Member of the Maryland House of Delegates from the Frederick County district
- In office 1927–1935 Serving with Casper E. Cline Jr., Anderson H. Etzler, U. Grant Hooper, Lewis F. Kefauver, Harry W. LeGore, John D. Nicodemus, Grayson E. Palmer
- Preceded by: Alton Y. Bennett, Albert L. Hauver, Arthur F. Hightman, U. Grant Hooper, Lewis F. Kefauver
- Succeeded by: A. Lamar Barrick, George E. Castle, John B. Funk, Joseph B. Payne, Jacob R. Ramsburg
- In office 1916–1918 Serving with Edward S. Delaplaine, Howard D. Kefauver, R. Gassaway Molesworth, Millard F. Rice
- Preceded by: McGill Belt, August T. Brust, George A. Bussard, Markell H. Nelson, Eugene A. Wachter
- Succeeded by: Edward S. Delaplaine, Charles M. Kline, Grayson E. Palmer, Millard F. Rice, Frank L. Spitzer

Personal details
- Died: April 8, 1945 (aged 66) Brunswick, Maryland, U.S.
- Spouse: Neda D. Hemp ​(m. 1903)​
- Children: 7
- Occupation: Politician; farmer;

= D. Charles Flook =

American politician (died 1945)

D. Charles Flook (died April 8, 1945) was an American politician from Maryland. He served as a member of the Maryland House of Delegates, representing Frederick County, from 1916 to 1918 and from 1927 to 1935.

==Career==
Flook was a farmer near Petersville, Maryland.

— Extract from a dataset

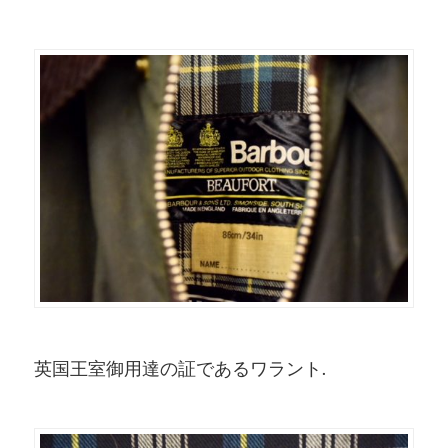
英国王室御用達の証であるワラント.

Flook was a Republican. He served as a member of the Maryland House of Delegates, representing Frederick County, from 1916 to 1918 and from 1927 to 1935.

==Personal life==
Flook married Neda D. Hemp, daughter of Clayton R. Hemp, of Jefferson on December 29, 1903, at St. Paul's Lutheran Church in Jefferson. They had seven children, including Evelyn, Nena Adele, William C., D. Charles Jr., Mrs. Charles S. Schrodel and Margaret H.

Flook died on April 8, 1945, aged 66, at Schnauffer Hospital in Brunswick.